Subject: Re: Syntax-rules generate symbol
Date: Tue, 10 Sep 2013 11:16:12 +0200
User-agent: Gnus/5.13 (Gnus v5.13) Emacs/24.3 (berkeley-unix)

Panicz Maciej Godek <address@hidden> writes:

> I assume that the main reason for using this is efficiency (rather
> than simplicity), because allegedly guile's continuations are rather
> inefficient.
>
> On one hand, it's good to know that (and would be even better
> to be able to find it out by skimming section 6.13 of the manual),
> but on the other it would be nicer if the compiler could trace the
> usages of continuations and figure out whether a given one is
> ever being re-entered, and optimize accordingly.

Delimited/composable continuations don't have the efficiency problems of
call/cc (some of which are inherent, and not related to Guile, from what
I know), and I'd urge anyone to read the following critique of call/cc
revealing other problems with it as well. :)

http://okmij.org/ftp/continuations/against-callcc.html

Guile supports "prompts" as the primitive behind higher-level delimited
continuation operators, escape continuations, exceptions, etc.  The
relevant manual section is a nice read, though it might require more
than a quick skim:  (info "(guile) Prompts")

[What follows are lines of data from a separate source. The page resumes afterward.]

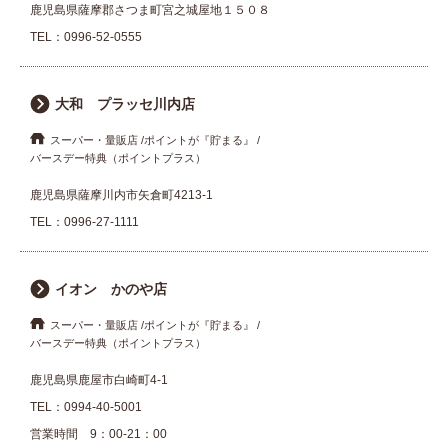
鹿児島県薩摩郡さつま町宮之城屋地１５０８
TEL：
0996-52-0555
大和 プラッセ川内店
スーパー・量販店
ポイントが『貯まる』
バースデー特典（ポイントプラス）
鹿児島県薩摩川内市矢倉町4213-1
TEL：
0996-27-1111
イオン かのや店
スーパー・量販店
ポイントが『貯まる』
バースデー特典（ポイントプラス）
鹿児島県鹿屋市白崎町4-1
TEL：
0994-40-5001
営業時間 9：00-21：00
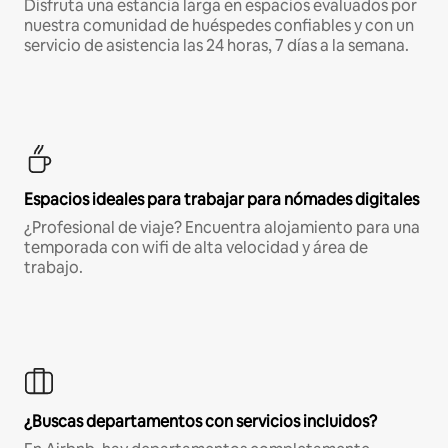
Disfruta una estancia larga en espacios evaluados por
nuestra comunidad de huéspedes confiables y con un
servicio de asistencia las 24 horas, 7 días a la semana.
Espacios ideales para trabajar para nómades digitales
¿Profesional de viaje? Encuentra alojamiento para una
temporada con wifi de alta velocidad y área de
trabajo.
¿Buscas departamentos con servicios incluidos?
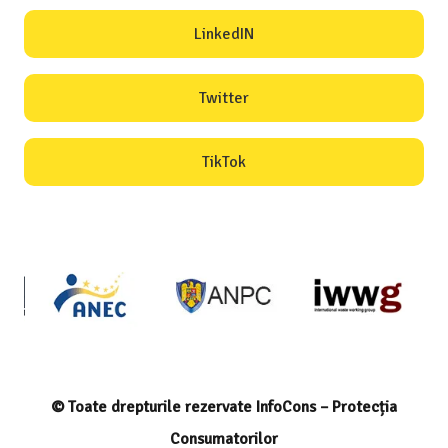
LinkedIN
Twitter
TikTok
© Toate drepturile rezervate InfoCons – Protecția
Consumatorilor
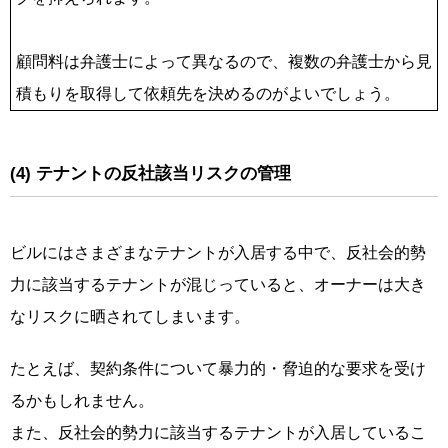
顧問料は弁護士によって異なるので、複数の弁護士から見
積もりを取得して依頼先を決めるのがよいでしょう。
(4) テナントの反社該当リスクの管理
ビルにはさまざまなテナントが入居する中で、反社会的勢
力に該当するテナントが混じっていると、オーナーは大き
なリスクに晒されてしまいます。
たとえば、契約条件について暴力的・脅迫的な要求を受け
るかもしれません。
また、反社会的勢力に該当するテナントが入居しているこ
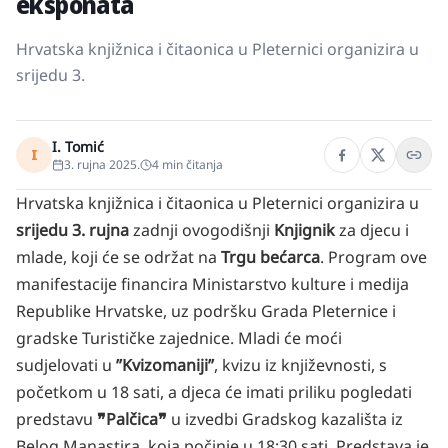
eksponata
Hrvatska knjižnica i čitaonica u Pleternici organizira u
srijedu 3.
I. Tomić
I
3. rujna 2025.
4
min čitanja
Hrvatska knjižnica i čitaonica u Pleternici organizira u
srijedu 3. rujna
zadnji ovogodišnji
Knjignik
za djecu i
mlade, koji će se održat na
Trgu bećarca
. Program ove
manifestacije financira Ministarstvo kulture i medija
Republike Hrvatske, uz podršku Grada Pleternice i
gradske Turističke zajednice. Mladi će moći
sudjelovati u
ʼʼKvizomanijiʼʼ
, kvizu iz književnosti, s
početkom u 18 sati, a djeca će imati priliku pogledati
predstavu
❞Palčica❞
u izvedbi Gradskog kazališta iz
Belog Manastira, koja počinje u 18:30 sati. Predstava je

The compiler might be able to optimize some usages of call/cc into the
more efficient use of a delimited continuation, but after reading about
call/cc and delimited continuations, it becomes a rather blurry line
(IMO) which generalizes which, and on the meanwhile I find it most nice
to use the abstraction that expresses the actual idea as directly as
possible.  And since breaking from a loop or returning from a block are
inherently escape-only actions, I think it's actually nicer to use
`let/ec' for those cases even in terms of code clarity etc.